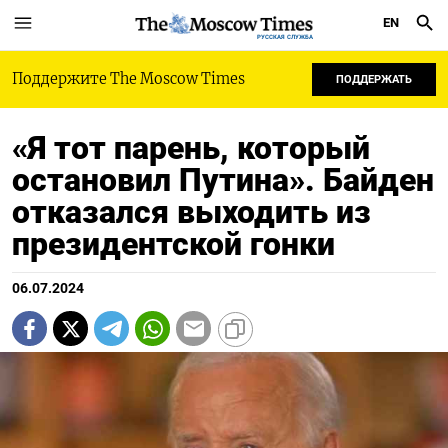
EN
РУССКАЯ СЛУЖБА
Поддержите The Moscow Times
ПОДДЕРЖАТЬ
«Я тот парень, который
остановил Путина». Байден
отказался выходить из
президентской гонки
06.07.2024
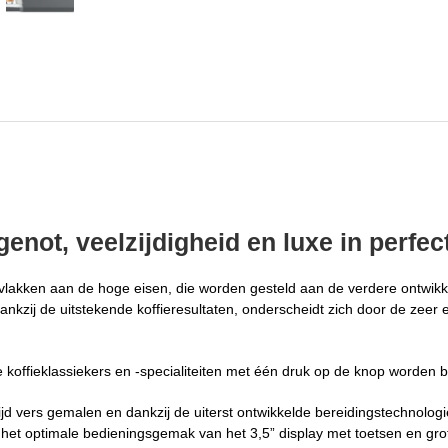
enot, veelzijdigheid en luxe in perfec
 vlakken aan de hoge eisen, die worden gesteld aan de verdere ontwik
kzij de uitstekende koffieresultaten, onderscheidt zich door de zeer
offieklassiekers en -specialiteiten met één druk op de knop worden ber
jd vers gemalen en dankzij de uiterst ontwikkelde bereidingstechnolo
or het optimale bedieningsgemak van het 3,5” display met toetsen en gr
--
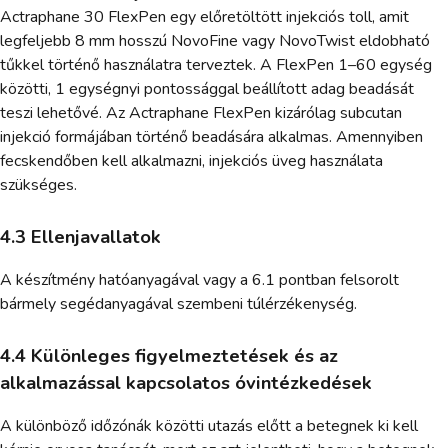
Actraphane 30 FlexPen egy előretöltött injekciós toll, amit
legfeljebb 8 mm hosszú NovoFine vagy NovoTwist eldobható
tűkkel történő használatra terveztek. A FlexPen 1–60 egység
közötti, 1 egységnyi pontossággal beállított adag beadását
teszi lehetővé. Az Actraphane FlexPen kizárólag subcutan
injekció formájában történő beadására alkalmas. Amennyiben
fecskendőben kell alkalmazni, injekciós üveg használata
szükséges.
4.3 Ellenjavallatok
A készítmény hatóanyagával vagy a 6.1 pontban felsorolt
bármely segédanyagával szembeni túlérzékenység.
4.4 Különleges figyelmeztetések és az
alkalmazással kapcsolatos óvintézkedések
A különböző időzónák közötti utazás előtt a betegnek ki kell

Your goal: Output only an exact transcription of the lines above from the one with "legfeljebb 8 mm" up to and including the one with "4.3 Ellenjavallatok".

Answer for the task:
legfeljebb 8 mm hosszú NovoFine vagy NovoTwist eldobható
tűkkel történő használatra terveztek. A FlexPen 1–60 egység
közötti, 1 egységnyi pontossággal beállított adag beadását
teszi lehetővé. Az Actraphane FlexPen kizárólag subcutan
injekció formájában történő beadására alkalmas. Amennyiben
fecskendőben kell alkalmazni, injekciós üveg használata
szükséges.
4.3 Ellenjavallatok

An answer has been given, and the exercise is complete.